What To Do When the Stock Market is Crashing?
Would we see a dramatic decline in stock prices across a major section? Will the stock market crash this year or the coming year? Telling you without a crystal ball, we do not really know. But what we do know is that we can always prepare for a crashing market. It is more like having the playbook all filled in before the match. In general, crashes usually occur when there is a prolonged period of rising stock prices (bull market) and excessive economic optimism around.
There can be times like wars, large corporate hacks, changes in federal laws regulations, or even natural disasters. But we could never say which would be the cause or if it would even be a cause of a stock market crash.
Yes, this is a possibility that may or may never happen, which no one could ever predict. You may wonder why you need to prepare for something that has such extreme incidents. But it deals with your wealth and portfolio which comes under your security responsibility.
How to Deal with a Stock Market Crash?
A crash does not necessarily have to be bad for you if you have dealt with it right. We know, stock market pullbacks and crashes can seem frightening, but you are worse off if you are just going to depend on a savings bond or retirement plan without investing in stocks because a crash frightens you. Wealth is about investing; on the whole, you need to find a way of multiplying it.
They said, here are some things you can check off on the list, just in case of a stock market crash.
10 Points Checklist
1. It happens, so Just Breathe:
The first thing you can do is ‘not panic.’ Just breathe and realize that this is part of the long-term investment process, and you cannot panic sell. You need to pay a price for everything you earn and investing is the biggest wealth creator worldwide, and a crash is also a by-product that you need to deal with. Panicking and stressing over it would lead to more mismanaged stocks in your portfolio.
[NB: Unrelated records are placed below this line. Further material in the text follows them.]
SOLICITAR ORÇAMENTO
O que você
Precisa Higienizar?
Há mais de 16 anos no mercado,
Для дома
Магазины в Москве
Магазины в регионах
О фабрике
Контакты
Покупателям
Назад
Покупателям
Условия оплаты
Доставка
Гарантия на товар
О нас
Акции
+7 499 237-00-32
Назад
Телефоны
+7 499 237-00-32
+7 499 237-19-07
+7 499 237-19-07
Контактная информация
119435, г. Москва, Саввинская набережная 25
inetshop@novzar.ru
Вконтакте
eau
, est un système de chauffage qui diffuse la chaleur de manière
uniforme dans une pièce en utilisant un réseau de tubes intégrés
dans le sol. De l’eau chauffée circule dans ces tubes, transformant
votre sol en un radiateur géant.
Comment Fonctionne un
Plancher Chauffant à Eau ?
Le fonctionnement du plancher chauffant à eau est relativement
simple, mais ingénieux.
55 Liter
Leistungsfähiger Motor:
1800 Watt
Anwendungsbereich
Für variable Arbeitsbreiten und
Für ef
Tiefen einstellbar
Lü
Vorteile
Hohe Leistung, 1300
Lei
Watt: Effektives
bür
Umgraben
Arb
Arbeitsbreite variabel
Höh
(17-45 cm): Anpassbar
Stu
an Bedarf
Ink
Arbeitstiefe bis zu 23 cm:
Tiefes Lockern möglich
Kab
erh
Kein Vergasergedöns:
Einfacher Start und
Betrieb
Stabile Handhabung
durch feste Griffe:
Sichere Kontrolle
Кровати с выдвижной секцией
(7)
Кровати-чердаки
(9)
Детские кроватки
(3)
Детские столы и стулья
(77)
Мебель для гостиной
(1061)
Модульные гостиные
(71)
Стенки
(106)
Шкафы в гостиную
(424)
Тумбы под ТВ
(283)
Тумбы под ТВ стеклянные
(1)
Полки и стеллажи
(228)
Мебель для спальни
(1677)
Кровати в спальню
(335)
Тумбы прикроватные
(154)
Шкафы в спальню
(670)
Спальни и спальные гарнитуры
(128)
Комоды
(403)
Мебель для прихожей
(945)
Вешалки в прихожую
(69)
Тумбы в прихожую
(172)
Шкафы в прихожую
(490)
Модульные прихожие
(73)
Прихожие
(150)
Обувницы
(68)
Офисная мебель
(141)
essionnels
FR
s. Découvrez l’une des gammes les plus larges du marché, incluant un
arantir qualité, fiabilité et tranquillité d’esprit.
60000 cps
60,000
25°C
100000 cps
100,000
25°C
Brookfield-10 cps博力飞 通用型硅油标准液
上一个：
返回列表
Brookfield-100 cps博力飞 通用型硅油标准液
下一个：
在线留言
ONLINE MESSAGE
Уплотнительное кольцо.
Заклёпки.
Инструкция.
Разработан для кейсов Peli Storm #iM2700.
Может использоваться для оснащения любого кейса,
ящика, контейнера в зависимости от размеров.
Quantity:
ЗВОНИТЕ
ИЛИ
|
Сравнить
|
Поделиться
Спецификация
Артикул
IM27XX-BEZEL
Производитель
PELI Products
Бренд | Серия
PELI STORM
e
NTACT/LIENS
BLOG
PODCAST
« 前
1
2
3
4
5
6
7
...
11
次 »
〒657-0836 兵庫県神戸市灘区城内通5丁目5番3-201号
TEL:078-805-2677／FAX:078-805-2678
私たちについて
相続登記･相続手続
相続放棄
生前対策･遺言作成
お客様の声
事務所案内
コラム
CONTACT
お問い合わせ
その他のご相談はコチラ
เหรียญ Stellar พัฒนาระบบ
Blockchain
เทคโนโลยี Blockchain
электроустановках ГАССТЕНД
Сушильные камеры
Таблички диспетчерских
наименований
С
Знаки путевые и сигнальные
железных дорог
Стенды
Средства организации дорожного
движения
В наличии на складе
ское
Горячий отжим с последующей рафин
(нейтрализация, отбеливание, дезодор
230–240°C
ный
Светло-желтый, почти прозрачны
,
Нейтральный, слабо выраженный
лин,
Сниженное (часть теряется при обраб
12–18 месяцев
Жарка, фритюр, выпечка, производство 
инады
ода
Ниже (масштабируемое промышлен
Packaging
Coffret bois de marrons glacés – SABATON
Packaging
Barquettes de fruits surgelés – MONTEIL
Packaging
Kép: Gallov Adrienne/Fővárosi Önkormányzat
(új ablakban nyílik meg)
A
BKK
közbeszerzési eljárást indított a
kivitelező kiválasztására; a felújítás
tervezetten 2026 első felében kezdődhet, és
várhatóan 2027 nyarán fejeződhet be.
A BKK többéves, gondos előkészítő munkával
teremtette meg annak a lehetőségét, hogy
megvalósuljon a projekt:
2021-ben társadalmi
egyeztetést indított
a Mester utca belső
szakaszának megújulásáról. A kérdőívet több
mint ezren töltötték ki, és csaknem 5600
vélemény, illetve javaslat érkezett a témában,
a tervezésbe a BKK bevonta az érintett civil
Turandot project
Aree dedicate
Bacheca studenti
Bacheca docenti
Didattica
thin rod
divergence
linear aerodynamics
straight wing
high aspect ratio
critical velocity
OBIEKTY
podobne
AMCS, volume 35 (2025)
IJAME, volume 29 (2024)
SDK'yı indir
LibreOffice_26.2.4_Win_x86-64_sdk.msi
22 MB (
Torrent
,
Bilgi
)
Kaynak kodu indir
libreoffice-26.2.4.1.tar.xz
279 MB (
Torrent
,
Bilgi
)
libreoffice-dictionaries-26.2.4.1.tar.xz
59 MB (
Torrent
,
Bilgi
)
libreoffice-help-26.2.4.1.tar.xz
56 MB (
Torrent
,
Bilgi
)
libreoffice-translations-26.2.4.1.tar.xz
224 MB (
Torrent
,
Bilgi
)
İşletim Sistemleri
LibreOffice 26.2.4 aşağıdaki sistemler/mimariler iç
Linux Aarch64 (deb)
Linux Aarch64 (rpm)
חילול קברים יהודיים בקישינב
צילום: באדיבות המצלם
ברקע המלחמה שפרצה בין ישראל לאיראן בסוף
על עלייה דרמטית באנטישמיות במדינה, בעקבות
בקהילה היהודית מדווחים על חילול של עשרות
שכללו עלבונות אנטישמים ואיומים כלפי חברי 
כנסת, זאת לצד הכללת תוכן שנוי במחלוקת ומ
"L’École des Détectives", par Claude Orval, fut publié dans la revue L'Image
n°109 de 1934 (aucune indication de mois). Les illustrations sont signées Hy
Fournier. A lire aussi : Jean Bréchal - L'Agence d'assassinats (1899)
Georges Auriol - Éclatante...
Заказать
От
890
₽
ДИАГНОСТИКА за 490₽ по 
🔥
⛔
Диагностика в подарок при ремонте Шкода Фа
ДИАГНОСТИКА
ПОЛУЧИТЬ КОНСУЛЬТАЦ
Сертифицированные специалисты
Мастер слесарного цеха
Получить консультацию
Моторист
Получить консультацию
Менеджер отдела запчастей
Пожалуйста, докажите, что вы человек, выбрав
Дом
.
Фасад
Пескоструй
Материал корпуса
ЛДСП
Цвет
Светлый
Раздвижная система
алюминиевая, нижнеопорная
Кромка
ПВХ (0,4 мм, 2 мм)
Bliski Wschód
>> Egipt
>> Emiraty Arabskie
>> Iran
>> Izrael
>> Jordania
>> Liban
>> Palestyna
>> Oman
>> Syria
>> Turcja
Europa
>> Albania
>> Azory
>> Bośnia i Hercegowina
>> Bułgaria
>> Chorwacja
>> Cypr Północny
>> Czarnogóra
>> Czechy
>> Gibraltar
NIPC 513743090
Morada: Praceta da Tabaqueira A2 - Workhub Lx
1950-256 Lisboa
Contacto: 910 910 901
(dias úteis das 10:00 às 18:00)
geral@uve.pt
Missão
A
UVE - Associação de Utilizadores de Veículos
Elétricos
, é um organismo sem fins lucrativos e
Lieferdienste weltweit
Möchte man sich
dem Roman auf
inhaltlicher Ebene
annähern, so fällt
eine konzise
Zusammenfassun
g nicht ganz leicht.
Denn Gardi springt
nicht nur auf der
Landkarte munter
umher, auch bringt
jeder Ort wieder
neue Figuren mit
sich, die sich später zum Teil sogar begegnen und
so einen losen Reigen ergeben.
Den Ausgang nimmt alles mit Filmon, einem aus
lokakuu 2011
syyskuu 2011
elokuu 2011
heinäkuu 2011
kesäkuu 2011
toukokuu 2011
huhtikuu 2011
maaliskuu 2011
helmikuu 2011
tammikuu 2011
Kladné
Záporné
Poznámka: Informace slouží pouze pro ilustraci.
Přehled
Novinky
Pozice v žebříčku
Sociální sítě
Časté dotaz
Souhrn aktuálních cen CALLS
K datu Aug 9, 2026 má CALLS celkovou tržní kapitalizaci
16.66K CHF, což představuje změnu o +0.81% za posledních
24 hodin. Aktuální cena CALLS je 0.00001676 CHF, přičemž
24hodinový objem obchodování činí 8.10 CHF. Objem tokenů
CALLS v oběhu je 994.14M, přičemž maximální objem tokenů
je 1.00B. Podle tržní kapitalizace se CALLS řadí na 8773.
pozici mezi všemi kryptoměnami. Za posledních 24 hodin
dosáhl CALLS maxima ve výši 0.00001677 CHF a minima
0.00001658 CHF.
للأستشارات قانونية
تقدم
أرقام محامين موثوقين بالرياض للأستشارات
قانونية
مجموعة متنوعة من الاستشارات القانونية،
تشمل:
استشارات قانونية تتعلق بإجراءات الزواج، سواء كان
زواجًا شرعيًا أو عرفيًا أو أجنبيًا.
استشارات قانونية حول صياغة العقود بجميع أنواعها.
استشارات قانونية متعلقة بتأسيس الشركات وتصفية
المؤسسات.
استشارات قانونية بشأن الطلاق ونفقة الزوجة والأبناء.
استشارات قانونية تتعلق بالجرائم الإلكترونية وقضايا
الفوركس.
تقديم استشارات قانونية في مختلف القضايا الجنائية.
2. Know your Appetite for Risk:
There are roller coaster moments in the stock market, and the downturns are eventually overshadowed by long periods of sustained growth. That is the reality, so keep today’s storm in context. But you know, if only our brain only accepted all of it and did not emotionally react, right? Investing in the stock market comes with a by-product that is a risk. But what makes winning in the long term? It is the ability to ride out the unpleasantness and remain invested until eventual recovery. You would be able to do this if you know your volatility and how much you are willing to stomach in exchange for higher potential returns.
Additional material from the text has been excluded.